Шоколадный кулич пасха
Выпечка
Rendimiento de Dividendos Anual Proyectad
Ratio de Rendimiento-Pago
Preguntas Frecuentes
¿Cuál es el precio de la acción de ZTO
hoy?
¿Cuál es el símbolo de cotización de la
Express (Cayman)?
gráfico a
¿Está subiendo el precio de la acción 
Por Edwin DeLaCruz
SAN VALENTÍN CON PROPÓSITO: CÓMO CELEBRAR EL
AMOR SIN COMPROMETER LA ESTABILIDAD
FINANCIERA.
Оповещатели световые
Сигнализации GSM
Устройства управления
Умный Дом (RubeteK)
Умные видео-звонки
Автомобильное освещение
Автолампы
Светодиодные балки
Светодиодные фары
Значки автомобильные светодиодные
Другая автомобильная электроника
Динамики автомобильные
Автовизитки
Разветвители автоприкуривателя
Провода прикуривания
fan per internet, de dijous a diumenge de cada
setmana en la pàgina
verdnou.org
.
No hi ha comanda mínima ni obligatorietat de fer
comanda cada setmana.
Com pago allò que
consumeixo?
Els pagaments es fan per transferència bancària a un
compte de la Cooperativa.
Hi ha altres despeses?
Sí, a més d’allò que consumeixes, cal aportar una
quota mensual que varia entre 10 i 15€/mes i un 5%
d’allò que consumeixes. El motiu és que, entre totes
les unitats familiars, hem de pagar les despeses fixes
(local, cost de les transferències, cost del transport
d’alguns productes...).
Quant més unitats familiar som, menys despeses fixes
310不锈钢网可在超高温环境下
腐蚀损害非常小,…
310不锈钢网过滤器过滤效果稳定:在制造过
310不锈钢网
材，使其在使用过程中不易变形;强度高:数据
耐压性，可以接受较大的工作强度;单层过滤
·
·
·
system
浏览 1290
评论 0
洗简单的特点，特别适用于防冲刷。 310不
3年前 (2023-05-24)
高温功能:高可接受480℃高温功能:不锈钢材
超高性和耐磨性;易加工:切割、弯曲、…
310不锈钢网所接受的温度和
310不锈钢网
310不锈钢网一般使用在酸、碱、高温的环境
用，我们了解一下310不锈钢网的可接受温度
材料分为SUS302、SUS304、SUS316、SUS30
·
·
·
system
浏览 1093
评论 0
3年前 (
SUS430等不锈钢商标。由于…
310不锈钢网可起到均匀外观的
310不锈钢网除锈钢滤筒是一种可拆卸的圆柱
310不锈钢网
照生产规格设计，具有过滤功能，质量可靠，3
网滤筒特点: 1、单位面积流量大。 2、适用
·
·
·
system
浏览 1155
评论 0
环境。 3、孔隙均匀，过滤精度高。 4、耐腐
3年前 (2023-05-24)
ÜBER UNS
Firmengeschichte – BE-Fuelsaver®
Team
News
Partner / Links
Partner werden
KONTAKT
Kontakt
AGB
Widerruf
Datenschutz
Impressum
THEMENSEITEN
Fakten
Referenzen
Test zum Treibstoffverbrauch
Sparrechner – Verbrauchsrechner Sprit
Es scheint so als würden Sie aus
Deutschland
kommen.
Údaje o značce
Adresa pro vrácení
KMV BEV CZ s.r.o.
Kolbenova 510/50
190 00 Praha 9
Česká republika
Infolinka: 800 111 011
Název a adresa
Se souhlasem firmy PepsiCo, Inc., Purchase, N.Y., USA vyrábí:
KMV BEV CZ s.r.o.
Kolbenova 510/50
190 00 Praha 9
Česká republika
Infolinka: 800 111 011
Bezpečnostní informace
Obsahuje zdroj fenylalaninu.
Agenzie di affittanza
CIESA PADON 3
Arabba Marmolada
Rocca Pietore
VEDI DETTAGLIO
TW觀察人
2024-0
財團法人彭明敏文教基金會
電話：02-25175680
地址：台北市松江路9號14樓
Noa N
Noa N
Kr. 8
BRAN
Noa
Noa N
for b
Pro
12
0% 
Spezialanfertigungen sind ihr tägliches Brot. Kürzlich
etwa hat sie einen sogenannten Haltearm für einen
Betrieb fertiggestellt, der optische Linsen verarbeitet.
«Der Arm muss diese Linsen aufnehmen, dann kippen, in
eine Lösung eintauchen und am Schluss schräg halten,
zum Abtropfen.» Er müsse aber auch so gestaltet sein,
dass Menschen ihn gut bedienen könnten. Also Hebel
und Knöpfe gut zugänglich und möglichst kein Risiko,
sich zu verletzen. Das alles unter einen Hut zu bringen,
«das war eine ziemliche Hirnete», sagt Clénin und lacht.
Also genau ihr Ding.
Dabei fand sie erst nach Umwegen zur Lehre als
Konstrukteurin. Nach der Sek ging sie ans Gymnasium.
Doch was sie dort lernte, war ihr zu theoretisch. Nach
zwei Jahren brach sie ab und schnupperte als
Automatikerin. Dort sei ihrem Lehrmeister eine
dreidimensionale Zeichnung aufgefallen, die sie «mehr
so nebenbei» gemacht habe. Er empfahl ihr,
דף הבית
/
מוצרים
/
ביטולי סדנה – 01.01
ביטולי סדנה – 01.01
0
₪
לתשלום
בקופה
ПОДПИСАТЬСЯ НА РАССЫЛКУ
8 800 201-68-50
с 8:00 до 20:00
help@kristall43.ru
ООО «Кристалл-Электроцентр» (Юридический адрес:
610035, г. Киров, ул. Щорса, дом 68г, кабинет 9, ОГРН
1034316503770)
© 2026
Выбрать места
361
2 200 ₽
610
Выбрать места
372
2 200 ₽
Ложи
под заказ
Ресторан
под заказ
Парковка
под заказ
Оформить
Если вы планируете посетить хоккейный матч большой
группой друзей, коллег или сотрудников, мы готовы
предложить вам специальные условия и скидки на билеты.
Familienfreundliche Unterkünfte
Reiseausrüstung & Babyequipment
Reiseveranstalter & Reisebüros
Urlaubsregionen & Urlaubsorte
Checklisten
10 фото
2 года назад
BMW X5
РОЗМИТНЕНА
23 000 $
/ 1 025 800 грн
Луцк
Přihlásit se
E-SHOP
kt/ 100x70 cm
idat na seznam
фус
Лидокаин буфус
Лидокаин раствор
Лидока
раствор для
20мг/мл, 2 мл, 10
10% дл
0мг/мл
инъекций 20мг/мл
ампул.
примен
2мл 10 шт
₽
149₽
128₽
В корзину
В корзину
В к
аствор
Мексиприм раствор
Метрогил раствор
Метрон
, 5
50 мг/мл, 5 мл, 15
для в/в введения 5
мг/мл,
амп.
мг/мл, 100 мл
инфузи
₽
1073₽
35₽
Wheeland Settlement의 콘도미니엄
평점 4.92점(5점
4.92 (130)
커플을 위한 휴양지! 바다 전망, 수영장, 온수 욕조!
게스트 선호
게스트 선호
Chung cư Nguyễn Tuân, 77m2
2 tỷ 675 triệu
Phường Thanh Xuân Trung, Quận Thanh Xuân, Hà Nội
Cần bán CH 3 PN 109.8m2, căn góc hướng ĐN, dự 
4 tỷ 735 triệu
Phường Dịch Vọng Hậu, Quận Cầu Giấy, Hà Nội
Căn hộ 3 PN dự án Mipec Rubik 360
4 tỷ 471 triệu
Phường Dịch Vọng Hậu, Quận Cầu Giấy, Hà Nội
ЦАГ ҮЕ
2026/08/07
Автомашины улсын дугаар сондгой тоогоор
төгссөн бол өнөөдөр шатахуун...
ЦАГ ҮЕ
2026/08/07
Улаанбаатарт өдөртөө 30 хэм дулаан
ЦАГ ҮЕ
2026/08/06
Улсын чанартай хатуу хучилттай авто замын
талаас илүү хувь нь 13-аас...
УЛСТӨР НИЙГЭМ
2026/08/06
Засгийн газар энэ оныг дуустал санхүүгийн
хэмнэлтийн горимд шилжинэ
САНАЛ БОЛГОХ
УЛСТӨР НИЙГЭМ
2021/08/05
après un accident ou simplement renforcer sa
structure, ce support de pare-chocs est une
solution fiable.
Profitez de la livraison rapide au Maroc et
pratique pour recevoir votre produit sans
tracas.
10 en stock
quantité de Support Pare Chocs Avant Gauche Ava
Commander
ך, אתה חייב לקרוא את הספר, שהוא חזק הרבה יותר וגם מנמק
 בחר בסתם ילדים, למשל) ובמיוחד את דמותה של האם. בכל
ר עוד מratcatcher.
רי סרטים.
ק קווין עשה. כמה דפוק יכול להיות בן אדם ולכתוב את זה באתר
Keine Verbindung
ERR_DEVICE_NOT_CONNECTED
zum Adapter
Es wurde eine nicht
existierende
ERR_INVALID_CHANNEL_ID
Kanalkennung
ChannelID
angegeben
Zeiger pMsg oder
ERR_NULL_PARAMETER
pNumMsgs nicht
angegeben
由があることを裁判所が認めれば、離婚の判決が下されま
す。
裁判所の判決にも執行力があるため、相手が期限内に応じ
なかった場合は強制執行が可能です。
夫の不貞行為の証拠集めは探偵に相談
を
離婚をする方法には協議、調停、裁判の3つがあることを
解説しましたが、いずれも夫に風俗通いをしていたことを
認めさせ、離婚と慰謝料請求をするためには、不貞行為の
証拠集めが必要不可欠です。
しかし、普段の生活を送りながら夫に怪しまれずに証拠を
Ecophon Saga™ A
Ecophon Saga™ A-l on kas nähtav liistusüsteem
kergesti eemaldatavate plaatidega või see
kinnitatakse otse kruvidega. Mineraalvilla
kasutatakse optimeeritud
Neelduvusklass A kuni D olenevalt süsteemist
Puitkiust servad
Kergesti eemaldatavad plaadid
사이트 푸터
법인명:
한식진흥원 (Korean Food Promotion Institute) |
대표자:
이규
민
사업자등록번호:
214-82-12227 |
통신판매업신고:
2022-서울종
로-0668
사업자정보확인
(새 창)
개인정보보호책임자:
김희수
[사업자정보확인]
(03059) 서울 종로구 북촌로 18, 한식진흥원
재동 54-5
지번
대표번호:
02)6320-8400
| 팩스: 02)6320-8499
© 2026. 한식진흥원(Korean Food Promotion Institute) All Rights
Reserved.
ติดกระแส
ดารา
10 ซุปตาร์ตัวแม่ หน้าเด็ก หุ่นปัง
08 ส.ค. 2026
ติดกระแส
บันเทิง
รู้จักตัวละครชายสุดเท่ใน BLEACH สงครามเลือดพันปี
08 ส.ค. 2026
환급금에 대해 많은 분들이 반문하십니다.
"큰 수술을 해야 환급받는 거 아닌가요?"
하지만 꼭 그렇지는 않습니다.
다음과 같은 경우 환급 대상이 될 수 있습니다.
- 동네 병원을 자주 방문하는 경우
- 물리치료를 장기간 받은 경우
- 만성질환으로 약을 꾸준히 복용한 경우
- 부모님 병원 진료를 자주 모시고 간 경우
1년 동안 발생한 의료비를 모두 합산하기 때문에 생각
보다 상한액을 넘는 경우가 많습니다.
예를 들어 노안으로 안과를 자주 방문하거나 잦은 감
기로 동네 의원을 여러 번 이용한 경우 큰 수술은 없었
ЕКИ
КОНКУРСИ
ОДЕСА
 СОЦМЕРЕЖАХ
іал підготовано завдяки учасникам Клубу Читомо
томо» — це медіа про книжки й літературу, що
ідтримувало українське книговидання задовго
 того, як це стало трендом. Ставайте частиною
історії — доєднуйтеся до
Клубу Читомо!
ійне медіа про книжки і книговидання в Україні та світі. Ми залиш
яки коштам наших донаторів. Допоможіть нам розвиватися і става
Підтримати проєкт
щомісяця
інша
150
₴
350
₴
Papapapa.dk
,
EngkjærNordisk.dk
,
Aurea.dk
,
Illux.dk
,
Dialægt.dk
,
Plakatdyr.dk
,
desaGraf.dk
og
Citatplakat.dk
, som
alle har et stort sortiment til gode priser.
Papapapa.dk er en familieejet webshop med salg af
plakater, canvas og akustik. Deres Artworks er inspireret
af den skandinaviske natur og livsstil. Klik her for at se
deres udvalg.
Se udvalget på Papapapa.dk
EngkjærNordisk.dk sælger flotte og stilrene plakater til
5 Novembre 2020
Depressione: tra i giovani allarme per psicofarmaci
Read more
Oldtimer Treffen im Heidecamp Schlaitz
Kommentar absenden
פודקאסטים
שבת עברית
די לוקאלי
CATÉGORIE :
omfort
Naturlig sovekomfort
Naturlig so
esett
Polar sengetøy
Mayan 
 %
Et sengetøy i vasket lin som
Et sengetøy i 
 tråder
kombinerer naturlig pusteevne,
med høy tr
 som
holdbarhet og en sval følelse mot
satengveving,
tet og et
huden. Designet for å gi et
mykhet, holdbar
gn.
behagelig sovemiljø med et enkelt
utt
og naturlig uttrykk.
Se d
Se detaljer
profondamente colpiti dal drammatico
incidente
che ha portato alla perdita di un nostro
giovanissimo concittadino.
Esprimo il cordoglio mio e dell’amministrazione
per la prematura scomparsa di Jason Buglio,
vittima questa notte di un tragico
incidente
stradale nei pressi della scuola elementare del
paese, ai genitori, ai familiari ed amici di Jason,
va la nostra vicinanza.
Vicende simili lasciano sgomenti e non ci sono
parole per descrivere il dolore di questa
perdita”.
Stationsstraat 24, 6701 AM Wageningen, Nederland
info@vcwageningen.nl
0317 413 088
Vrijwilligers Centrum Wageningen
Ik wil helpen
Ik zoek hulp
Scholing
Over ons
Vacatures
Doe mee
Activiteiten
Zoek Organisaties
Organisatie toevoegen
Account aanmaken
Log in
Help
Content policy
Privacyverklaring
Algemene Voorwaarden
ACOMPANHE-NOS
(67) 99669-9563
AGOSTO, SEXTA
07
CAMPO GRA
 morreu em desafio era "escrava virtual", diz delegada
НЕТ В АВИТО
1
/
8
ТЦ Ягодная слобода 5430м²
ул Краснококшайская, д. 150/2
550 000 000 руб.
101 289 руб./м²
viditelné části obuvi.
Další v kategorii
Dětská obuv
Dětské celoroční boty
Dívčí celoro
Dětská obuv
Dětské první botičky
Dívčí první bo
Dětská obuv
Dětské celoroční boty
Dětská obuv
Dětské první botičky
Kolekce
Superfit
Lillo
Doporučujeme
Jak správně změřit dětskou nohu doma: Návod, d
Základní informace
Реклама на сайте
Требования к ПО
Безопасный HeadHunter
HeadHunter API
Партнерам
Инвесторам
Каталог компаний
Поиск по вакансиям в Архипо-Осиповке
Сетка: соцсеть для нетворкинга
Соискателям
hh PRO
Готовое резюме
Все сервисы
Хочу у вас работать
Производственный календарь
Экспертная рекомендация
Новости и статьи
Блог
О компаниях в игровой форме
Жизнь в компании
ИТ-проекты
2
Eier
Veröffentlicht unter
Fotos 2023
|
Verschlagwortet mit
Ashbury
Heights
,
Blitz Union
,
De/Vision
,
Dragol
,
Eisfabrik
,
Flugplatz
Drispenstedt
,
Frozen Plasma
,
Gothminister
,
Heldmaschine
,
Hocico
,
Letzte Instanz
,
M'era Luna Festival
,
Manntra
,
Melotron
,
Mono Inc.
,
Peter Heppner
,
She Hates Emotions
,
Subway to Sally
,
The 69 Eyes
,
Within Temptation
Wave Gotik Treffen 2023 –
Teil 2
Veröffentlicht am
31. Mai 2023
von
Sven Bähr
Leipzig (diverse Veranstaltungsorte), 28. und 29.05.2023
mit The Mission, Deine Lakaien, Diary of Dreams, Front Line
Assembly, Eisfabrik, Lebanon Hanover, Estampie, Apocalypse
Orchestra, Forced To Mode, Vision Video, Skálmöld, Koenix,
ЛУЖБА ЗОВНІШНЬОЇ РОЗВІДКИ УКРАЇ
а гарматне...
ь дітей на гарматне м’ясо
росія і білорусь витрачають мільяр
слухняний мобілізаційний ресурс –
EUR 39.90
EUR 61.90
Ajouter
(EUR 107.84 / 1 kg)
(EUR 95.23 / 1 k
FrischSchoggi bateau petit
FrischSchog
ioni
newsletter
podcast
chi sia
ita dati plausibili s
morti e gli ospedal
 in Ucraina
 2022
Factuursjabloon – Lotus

****************************************

Instructions for the task: The answer is the run of lines above from the line containing "Organisatie toevoegen" through the line containing "(EUR 95.23 / 1 k", copied exactly and alone.

Your solution:
Organisatie toevoegen
Account aanmaken
Log in
Help
Content policy
Privacyverklaring
Algemene Voorwaarden
ACOMPANHE-NOS
(67) 99669-9563
AGOSTO, SEXTA
07
CAMPO GRA
 morreu em desafio era "escrava virtual", diz delegada
НЕТ В АВИТО
1
/
8
ТЦ Ягодная слобода 5430м²
ул Краснококшайская, д. 150/2
550 000 000 руб.
101 289 руб./м²
viditelné části obuvi.
Další v kategorii
Dětská obuv
Dětské celoroční boty
Dívčí celoro
Dětská obuv
Dětské první botičky
Dívčí první bo
Dětská obuv
Dětské celoroční boty
Dětská obuv
Dětské první botičky
Kolekce
Superfit
Lillo
Doporučujeme
Jak správně změřit dětskou nohu doma: Návod, d
Základní informace
Реклама на сайте
Требования к ПО
Безопасный HeadHunter
HeadHunter API
Партнерам
Инвесторам
Каталог компаний
Поиск по вакансиям в Архипо-Осиповке
Сетка: соцсеть для нетворкинга
Соискателям
hh PRO
Готовое резюме
Все сервисы
Хочу у вас работать
Производственный календарь
Экспертная рекомендация
Новости и статьи
Блог
О компаниях в игровой форме
Жизнь в компании
ИТ-проекты
2
Eier
Veröffentlicht unter
Fotos 2023
|
Verschlagwortet mit
Ashbury
Heights
,
Blitz Union
,
De/Vision
,
Dragol
,
Eisfabrik
,
Flugplatz
Drispenstedt
,
Frozen Plasma
,
Gothminister
,
Heldmaschine
,
Hocico
,
Letzte Instanz
,
M'era Luna Festival
,
Manntra
,
Melotron
,
Mono Inc.
,
Peter Heppner
,
She Hates Emotions
,
Subway to Sally
,
The 69 Eyes
,
Within Temptation
Wave Gotik Treffen 2023 –
Teil 2
Veröffentlicht am
31. Mai 2023
von
Sven Bähr
Leipzig (diverse Veranstaltungsorte), 28. und 29.05.2023
mit The Mission, Deine Lakaien, Diary of Dreams, Front Line
Assembly, Eisfabrik, Lebanon Hanover, Estampie, Apocalypse
Orchestra, Forced To Mode, Vision Video, Skálmöld, Koenix,
ЛУЖБА ЗОВНІШНЬОЇ РОЗВІДКИ УКРАЇ
а гарматне...
ь дітей на гарматне м’ясо
росія і білорусь витрачають мільяр
слухняний мобілізаційний ресурс –
EUR 39.90
EUR 61.90
Ajouter
(EUR 107.84 / 1 kg)
(EUR 95.23 / 1 k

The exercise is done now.